[[ Information shown open ]]

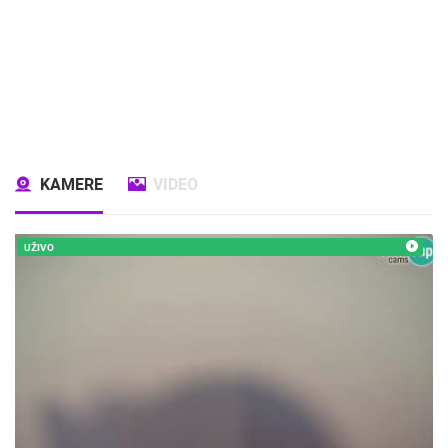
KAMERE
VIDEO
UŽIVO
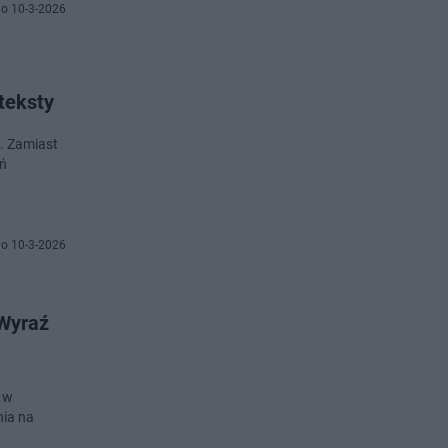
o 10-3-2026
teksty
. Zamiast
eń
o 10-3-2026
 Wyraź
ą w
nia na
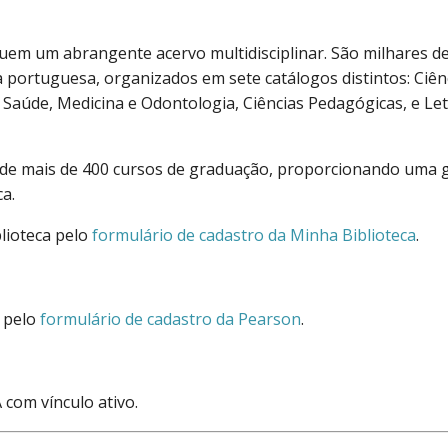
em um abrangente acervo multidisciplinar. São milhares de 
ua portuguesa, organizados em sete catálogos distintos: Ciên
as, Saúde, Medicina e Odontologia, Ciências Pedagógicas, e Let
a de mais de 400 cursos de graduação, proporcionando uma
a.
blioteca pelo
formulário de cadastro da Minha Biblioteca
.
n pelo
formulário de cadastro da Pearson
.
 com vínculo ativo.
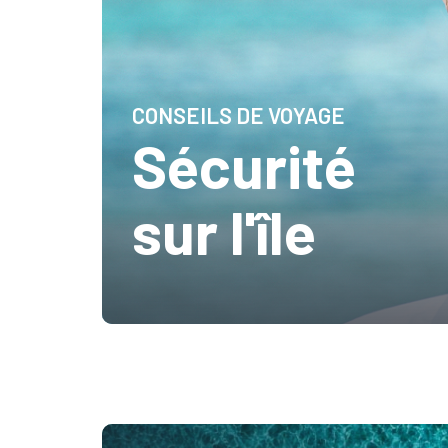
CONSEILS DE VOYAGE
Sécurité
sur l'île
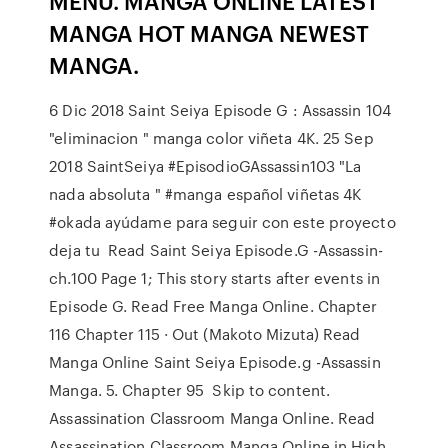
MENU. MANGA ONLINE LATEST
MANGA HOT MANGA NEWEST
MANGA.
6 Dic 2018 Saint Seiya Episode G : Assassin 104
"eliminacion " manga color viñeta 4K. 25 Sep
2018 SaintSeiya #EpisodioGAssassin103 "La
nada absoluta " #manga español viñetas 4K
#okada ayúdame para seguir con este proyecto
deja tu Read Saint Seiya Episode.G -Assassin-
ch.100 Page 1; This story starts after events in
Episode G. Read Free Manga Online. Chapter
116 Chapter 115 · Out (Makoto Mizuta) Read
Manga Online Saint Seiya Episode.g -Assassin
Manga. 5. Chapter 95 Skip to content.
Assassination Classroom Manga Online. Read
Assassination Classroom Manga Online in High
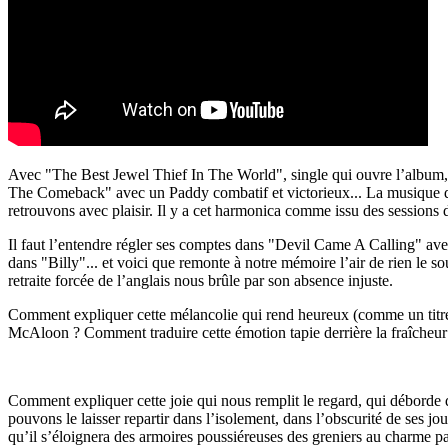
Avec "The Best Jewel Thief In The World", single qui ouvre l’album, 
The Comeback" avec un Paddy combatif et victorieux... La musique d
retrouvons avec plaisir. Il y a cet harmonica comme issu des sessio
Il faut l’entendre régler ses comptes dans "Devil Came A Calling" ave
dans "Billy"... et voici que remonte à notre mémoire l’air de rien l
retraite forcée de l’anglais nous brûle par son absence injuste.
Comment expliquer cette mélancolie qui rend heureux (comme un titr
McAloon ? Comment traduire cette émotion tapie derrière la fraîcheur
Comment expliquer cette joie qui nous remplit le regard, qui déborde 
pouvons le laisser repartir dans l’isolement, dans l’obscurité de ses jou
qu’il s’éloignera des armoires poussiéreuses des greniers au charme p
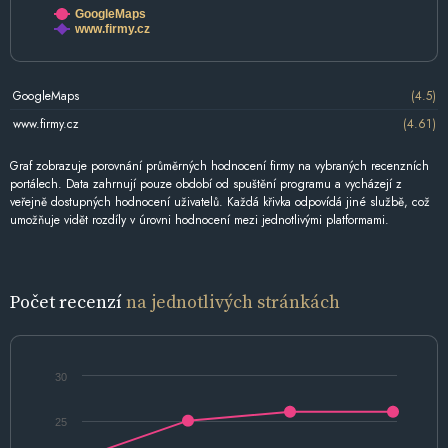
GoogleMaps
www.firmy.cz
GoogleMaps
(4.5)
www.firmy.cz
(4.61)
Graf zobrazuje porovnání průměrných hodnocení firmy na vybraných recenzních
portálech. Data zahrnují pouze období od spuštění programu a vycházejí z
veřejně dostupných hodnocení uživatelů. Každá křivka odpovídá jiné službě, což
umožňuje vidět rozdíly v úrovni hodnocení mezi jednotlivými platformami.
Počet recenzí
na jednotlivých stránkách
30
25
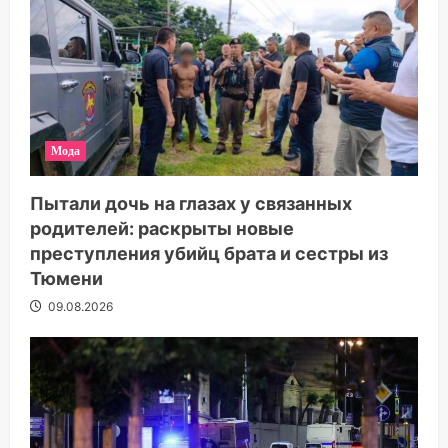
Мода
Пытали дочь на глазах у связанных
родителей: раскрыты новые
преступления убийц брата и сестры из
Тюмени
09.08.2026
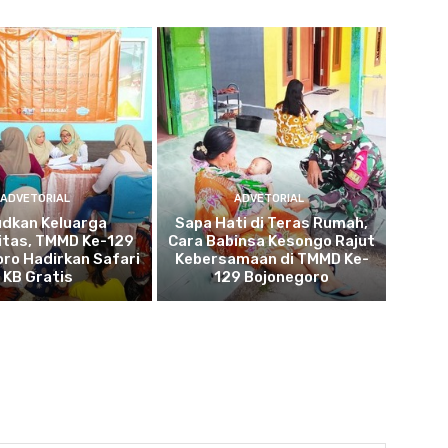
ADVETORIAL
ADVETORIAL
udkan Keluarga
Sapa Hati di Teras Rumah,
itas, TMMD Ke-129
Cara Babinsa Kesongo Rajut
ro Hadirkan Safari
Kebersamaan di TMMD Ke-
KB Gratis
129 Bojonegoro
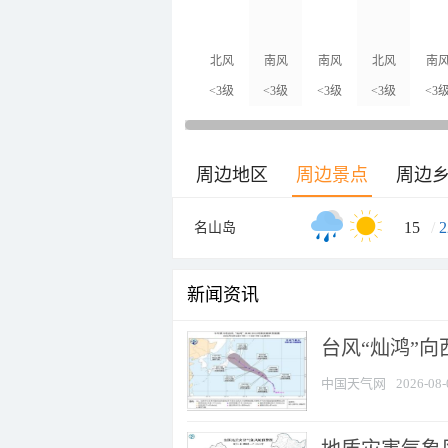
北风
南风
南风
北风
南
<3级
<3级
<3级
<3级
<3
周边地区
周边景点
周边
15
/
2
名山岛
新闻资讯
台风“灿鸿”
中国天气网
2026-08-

[[ Information shown closed ]]
[[ Information shown open ]]

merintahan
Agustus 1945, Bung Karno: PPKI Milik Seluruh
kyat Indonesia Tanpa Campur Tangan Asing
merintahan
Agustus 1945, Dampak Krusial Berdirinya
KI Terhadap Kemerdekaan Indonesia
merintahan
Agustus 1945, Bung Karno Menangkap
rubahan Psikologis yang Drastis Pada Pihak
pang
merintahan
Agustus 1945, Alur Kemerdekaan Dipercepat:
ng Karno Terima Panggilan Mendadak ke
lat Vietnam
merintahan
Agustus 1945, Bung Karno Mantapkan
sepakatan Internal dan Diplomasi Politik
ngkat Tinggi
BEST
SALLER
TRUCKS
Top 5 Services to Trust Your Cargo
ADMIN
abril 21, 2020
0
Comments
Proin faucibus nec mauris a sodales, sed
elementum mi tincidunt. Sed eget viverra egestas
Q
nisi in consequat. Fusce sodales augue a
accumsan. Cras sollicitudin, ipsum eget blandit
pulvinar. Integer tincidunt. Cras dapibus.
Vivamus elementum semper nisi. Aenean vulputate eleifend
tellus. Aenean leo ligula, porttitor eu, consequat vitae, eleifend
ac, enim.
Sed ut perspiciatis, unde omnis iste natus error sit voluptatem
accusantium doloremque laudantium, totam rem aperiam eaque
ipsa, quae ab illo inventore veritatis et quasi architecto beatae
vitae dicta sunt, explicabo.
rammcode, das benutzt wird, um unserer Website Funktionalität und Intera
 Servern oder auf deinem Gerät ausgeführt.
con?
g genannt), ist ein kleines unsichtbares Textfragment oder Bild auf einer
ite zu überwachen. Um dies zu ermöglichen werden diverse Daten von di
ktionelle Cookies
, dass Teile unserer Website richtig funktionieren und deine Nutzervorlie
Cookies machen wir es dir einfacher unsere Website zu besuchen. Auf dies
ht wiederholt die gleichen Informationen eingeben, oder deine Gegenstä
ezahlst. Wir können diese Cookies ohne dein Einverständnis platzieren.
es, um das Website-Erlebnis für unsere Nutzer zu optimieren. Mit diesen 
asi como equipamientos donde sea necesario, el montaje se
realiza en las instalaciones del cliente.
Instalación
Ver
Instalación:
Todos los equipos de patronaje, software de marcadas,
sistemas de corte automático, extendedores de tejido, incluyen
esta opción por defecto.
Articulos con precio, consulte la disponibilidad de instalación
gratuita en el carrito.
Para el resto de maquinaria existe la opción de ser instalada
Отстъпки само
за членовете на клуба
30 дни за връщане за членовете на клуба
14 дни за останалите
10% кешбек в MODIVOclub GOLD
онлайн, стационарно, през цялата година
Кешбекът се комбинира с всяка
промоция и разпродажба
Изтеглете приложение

[[ Information shown closed ]]

Count each line above that has the word "opción" in it, and write down nothing but the total.

**Your response**: 2